Necesitamos vivir la vida con gozo, con esperanza y con entusiasmo en todo lo que hagamos, sin ese exceso de preocupación que hoy nos produce estrés crónico, nos resta paz y bloquea esperanzas.
Hay un dicho que dice: “los que comienzan almorzando en el trabajo, terminan cenando en la farmacia”. La juventud de hoy está recogiendo mucha ansiedad en su cotidianeidad y vive un estado de insatisfacción. Se alimenta mal en los patios de comida donde el interés de los bares no apunta a la salud de la gente sino al lucro. Aumenta la gente con obesidad y estrés.
Pertenezco a una generación que al mediodía retornaba del trabajo a casa para almorzar comida hogareña. Luego de una breve siesta, retornaba al trabajo a completar la jornada. Esto ha cambiado porque la ciudad creció, el sistema de transporte se complicó y además, la gente vive cada vez más lejos del trabajo.
Se vive con mucho afán por prosperar y con mucha ansiedad por los compromisos del estudio luego del trabajo, las crisis relacionales y demás.

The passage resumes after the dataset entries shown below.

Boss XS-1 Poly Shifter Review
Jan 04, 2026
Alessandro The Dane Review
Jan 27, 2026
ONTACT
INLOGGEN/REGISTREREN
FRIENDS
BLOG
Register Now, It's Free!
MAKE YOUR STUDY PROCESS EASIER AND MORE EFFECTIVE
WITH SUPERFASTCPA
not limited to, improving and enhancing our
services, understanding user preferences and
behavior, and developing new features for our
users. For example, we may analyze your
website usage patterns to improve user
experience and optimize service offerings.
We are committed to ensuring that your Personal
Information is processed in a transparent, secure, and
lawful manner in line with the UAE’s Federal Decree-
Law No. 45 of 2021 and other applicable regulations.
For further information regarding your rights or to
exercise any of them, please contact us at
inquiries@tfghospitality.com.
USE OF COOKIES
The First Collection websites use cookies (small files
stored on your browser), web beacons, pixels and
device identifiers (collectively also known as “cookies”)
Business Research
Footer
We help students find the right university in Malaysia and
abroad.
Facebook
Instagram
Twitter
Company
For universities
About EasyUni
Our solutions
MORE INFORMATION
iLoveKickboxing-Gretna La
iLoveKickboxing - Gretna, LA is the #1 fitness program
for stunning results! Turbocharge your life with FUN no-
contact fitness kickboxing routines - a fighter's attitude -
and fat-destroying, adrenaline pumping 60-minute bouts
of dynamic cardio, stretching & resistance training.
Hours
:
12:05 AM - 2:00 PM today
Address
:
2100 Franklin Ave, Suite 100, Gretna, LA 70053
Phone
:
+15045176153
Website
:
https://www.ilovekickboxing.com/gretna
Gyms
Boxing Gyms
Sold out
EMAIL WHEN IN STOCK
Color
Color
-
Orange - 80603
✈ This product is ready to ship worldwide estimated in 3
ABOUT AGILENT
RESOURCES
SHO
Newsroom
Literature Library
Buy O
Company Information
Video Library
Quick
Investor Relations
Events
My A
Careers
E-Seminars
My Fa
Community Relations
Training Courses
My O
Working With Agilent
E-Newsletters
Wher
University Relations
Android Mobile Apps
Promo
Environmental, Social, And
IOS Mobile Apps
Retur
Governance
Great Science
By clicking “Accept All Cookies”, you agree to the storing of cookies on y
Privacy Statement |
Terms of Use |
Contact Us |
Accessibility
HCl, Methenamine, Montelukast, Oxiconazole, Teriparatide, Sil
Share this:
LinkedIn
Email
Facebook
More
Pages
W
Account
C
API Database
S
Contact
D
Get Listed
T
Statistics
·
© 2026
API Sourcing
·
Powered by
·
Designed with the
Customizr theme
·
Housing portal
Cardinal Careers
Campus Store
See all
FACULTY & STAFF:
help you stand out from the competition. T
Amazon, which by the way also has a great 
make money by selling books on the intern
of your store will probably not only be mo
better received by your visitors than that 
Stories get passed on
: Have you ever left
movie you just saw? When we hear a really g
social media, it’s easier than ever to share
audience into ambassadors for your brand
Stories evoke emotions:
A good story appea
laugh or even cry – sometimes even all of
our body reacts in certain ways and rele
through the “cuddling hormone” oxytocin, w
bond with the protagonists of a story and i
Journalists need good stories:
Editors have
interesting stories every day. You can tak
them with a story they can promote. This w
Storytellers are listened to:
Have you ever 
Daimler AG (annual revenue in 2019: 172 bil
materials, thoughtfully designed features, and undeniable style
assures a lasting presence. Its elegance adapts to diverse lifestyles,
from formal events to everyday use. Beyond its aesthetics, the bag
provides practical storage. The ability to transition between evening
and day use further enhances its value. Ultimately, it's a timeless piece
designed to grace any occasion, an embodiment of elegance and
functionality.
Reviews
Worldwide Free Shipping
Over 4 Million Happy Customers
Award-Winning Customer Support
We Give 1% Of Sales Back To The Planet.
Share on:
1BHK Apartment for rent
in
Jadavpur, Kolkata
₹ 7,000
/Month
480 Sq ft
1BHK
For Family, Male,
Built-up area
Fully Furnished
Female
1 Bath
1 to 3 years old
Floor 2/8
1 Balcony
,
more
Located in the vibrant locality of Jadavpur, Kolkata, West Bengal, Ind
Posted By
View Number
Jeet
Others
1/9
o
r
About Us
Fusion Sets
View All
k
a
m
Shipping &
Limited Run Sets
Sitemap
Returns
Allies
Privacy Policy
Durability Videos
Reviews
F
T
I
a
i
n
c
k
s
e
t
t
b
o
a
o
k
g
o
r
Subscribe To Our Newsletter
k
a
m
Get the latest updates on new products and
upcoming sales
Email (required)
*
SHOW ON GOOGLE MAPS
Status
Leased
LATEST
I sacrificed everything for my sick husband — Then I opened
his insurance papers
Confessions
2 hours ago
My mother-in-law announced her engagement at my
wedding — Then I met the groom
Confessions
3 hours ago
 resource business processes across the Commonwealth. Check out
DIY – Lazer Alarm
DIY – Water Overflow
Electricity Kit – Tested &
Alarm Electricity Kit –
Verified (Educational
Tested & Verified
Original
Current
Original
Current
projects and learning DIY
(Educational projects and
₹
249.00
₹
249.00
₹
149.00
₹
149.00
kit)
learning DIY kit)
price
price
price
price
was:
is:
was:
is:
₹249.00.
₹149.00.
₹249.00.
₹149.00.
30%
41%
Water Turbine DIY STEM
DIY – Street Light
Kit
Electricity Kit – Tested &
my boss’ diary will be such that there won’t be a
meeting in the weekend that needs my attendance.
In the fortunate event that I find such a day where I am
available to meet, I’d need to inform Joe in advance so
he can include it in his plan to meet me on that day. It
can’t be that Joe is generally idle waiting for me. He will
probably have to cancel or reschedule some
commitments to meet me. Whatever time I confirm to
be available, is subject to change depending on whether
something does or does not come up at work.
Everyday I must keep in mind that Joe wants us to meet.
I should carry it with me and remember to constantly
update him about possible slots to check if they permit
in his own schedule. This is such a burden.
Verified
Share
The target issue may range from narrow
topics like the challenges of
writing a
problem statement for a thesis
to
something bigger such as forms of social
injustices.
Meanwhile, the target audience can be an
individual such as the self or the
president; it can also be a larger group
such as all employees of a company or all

«Por nada estéis afanosos, sino sean conocidas vuestras peticiones delante de Dios en toda oración y ruego, con acción de gracias. Y la paz de Dios, que sobrepasa todo entendimiento, guardará vuestros corazones y vuestros pensamientos en Cristo Jesús». (Filipenses 4:6,7)
Me sorprendió días atrás lo que me expuso un médico incrédulo. Cuando le quise hablar de la vida eterna, no tenía tiempo para lo espiritual, pero me dio recomendaciones alineadas al principio bíblico que les compartí en el párrafo anterior, de no estar afanosos ni estar empeñados en multitud de compromisos.
Cuando le presenté los resultados de un análisis, luego de cotejar con los síntomas, me dijo que debía bajar el ritmo. Se expresó en sentido figurado “tenés que sacar el pie del acelerador”, prevenir el estrés crónico que hoy enferma a mucha gente porque según explicó, debilita el sistema inmunológico, baja las defensas que el cuerpo crea para protegerse.
Por una tarea que desarrollo en otro ámbito y que no me estresa, me he encontrado con muchas personas convalecientes que están internadas en hospitales y los médicos no encuentran fallas en su organismo. Sufren síntomas engañosos generados por el estrés, es gente que vive afanosa persiguiendo a veces lo inalcanzable.
Hoy se habla de una “generación de cristal” emocionalmente frágil, inestable, insegura. Necesita aprender a sobreponerse a los contratiempos, los fracasos personales, las dificultades de la vida. A esa generación que hoy ocupa el mayor espectro social, le falta saber equilibrar los estados de ánimo.
Y esa fortaleza moral tiene que ver con una vida espiritual, no una vida religiosa que es diferente. «Vengan a mí (dice Jesús), todos los que están cansados y cargados, y yo los haré descansar. Tomen mi yugo sobre ustedes y aprendan de mí, que soy manso y humilde de corazón, y hallarán descanso para sus almas. Porque mi yugo es fácil y mi carga ligera» (Mateo 11:28,30)
Aquí hay una promesa de alguien que cumple lo que promete. Pero requiere activar la fe y en comunión -común unión- espiritual con Él, pedirle que nos dé esa paz que “sobrepasa todo entendimiento”, mucho más efectiva que la que se obtiene de pastillitas ansiolíticas y sin efectos colaterales.
Cuando el apóstol Pablo habla de “fortalecernos en el Señor y en el poder de
su fuerza”, se está refiriendo a nuestro estado de ánimo sustentado en un poder espiritual.
Acontece sin embargo que multitudes van a conciertos, fiestas, tragos a buscar alivio para el estrés y ahí pesca mayor desgaste que si no se revierte sino que se degrada en jaqueca, cansancio, enojo, tristeza, desánimo, un tobogán que a unos lleva al psiquiatra y otros mejor aconsejados a la fe sanadora.
El estrés hunde a muchos, pero la vida espiritual, la fe es el faro que mejor guía al naufrago.